## ASSIGNED TASK
Below are some records. Return exactly the lines from the one containing "Bioresonanztherapie" through the one containing "consolidato una solida", both included, and only those.
Segment Open
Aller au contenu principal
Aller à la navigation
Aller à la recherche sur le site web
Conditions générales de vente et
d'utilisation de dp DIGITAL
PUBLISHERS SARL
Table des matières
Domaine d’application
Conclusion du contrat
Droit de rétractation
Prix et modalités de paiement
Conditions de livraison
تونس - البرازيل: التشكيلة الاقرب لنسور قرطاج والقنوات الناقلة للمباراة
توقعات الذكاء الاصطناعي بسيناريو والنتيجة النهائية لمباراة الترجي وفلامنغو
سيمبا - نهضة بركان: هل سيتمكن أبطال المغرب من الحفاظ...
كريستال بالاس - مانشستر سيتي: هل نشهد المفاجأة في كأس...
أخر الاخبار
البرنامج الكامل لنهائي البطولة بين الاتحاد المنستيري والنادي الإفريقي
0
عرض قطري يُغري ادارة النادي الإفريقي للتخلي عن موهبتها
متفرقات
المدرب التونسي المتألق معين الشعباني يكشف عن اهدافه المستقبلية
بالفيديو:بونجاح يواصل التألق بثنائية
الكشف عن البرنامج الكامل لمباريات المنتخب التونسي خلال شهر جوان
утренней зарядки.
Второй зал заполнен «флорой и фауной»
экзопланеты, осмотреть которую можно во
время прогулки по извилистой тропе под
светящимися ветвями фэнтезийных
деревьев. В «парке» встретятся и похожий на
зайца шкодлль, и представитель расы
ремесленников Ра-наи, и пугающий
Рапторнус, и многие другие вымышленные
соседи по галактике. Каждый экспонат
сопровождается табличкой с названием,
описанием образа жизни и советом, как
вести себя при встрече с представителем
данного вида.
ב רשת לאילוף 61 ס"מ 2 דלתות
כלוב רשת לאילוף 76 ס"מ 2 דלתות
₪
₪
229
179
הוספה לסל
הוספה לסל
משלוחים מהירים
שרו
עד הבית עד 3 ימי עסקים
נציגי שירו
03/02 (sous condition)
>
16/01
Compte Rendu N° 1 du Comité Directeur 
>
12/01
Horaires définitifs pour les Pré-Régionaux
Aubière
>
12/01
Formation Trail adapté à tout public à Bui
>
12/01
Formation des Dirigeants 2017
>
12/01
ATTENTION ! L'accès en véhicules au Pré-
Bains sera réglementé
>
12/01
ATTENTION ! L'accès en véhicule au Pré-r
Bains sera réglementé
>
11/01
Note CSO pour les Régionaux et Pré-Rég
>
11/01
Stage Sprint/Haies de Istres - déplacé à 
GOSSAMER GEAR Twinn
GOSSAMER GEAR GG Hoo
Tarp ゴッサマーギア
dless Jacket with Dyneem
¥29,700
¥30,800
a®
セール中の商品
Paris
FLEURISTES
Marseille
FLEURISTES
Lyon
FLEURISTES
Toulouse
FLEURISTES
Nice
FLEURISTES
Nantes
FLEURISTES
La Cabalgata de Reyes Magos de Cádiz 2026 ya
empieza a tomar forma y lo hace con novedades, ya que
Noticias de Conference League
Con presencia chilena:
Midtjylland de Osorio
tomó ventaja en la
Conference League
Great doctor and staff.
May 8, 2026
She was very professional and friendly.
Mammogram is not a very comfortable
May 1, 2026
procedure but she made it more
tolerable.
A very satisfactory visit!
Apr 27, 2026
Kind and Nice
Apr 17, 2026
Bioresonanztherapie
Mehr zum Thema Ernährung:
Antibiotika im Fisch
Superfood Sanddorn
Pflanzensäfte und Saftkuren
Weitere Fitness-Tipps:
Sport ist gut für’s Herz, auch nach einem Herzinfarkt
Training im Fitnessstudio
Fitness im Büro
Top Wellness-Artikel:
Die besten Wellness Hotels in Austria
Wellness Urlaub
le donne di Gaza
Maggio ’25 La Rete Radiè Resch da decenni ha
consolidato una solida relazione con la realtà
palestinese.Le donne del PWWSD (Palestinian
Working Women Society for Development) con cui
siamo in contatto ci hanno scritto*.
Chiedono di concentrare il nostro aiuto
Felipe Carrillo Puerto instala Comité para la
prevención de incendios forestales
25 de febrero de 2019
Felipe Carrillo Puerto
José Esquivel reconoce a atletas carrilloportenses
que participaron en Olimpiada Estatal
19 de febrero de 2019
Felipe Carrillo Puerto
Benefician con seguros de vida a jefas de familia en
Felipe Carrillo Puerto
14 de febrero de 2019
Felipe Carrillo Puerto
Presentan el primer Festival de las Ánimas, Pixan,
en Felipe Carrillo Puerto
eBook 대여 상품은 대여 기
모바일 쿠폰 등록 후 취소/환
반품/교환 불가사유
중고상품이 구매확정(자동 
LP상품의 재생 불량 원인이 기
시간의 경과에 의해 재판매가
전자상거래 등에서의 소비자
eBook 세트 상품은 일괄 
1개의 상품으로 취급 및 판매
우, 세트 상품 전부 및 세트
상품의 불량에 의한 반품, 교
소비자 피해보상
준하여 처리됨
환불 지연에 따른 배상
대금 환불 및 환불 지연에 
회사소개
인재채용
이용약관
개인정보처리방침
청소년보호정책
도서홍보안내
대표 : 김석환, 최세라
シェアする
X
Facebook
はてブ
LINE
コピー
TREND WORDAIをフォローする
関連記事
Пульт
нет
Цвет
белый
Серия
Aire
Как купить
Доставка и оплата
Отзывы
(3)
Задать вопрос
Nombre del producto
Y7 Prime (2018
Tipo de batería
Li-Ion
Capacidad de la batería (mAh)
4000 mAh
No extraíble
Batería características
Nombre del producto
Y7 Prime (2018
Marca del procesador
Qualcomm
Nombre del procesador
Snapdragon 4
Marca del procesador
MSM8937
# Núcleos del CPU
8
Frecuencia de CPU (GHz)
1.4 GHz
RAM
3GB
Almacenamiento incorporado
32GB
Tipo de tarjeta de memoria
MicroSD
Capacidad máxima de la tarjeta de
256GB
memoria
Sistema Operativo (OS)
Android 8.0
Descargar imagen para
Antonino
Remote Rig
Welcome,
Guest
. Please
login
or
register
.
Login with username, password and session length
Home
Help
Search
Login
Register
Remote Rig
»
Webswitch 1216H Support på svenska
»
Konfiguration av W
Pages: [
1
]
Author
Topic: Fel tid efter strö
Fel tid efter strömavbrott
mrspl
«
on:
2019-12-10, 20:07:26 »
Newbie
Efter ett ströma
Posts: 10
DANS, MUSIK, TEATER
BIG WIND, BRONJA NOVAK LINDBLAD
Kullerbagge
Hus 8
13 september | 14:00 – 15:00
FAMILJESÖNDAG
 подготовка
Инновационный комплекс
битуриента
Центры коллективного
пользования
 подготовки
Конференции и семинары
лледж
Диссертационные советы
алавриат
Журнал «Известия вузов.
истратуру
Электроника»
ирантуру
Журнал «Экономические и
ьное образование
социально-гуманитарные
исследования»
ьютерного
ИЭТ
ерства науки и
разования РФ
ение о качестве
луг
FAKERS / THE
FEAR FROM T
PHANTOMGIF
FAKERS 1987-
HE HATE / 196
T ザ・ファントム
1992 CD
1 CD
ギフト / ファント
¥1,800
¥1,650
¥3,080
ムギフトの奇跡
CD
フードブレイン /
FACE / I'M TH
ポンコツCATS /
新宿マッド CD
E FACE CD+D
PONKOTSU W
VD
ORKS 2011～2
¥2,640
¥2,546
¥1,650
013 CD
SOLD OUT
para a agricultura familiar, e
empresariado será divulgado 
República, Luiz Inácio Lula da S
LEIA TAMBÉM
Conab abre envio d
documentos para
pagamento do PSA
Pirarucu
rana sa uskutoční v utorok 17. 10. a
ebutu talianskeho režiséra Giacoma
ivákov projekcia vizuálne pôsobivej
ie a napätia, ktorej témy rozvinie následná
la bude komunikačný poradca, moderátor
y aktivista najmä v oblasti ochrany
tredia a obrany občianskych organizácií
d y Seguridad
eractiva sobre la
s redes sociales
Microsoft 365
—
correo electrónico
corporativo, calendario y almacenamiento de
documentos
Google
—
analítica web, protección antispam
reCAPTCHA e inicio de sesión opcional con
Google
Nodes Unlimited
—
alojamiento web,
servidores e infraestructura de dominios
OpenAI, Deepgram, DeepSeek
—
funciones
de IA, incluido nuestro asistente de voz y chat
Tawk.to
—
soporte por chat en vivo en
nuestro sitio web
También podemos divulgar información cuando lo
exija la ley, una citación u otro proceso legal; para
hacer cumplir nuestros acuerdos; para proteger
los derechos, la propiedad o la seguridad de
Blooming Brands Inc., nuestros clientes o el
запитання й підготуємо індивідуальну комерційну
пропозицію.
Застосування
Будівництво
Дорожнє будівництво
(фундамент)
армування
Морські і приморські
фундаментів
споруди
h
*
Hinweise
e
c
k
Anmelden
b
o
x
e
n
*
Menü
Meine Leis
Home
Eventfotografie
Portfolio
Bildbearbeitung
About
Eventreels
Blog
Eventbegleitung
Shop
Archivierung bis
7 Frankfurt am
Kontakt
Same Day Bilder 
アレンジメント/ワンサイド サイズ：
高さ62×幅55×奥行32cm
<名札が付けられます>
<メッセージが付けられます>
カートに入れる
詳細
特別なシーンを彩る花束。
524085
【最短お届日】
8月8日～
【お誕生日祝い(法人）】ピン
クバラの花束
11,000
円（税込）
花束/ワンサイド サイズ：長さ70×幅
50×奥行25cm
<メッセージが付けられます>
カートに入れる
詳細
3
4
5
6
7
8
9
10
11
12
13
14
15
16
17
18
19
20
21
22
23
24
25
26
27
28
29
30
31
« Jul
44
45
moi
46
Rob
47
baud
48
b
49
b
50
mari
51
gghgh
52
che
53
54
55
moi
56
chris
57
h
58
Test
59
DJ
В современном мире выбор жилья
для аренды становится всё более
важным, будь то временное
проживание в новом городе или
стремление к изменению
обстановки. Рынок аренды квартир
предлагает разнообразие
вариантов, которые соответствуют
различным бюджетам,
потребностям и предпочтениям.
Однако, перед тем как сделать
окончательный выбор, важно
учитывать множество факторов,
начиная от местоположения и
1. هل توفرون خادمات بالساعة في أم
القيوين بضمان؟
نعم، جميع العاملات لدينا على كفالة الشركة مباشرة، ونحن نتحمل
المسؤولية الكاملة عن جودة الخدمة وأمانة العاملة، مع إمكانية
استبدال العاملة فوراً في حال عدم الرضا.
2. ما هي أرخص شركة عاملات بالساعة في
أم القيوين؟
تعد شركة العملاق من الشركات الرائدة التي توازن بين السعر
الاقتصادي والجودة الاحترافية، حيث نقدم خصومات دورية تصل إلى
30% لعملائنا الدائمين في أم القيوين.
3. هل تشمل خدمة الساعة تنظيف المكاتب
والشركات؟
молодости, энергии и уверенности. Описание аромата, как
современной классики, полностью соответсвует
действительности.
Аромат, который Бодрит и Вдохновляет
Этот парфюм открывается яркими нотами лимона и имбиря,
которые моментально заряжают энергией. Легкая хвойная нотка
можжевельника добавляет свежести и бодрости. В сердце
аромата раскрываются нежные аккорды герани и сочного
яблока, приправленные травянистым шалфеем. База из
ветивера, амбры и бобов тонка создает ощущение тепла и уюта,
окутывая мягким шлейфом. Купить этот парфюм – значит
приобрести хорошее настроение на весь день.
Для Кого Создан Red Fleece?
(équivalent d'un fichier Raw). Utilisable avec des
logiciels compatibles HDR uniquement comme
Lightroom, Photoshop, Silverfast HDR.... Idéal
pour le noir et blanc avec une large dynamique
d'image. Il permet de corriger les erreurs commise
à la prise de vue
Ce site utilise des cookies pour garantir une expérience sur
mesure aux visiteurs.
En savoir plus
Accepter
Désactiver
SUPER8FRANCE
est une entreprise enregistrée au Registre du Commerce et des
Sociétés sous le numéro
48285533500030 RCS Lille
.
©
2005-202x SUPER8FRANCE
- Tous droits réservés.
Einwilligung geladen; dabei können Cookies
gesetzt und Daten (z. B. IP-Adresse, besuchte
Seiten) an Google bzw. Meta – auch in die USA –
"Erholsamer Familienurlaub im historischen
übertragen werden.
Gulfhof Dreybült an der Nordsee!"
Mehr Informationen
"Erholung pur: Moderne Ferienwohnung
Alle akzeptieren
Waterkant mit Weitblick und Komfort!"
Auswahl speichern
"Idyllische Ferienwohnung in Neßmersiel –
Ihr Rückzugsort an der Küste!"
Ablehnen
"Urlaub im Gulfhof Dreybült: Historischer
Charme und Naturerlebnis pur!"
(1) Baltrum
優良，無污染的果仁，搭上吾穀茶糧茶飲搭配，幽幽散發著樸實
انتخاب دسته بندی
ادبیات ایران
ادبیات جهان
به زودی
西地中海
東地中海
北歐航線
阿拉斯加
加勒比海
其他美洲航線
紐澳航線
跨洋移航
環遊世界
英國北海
Segment Closed
## SOLUTION TO THIS TASK
Bioresonanztherapie
Mehr zum Thema Ernährung:
Antibiotika im Fisch
Superfood Sanddorn
Pflanzensäfte und Saftkuren
Weitere Fitness-Tipps:
Sport ist gut für’s Herz, auch nach einem Herzinfarkt
Training im Fitnessstudio
Fitness im Büro
Top Wellness-Artikel:
Die besten Wellness Hotels in Austria
Wellness Urlaub
le donne di Gaza
Maggio ’25 La Rete Radiè Resch da decenni ha
consolidato una solida relazione con la realtà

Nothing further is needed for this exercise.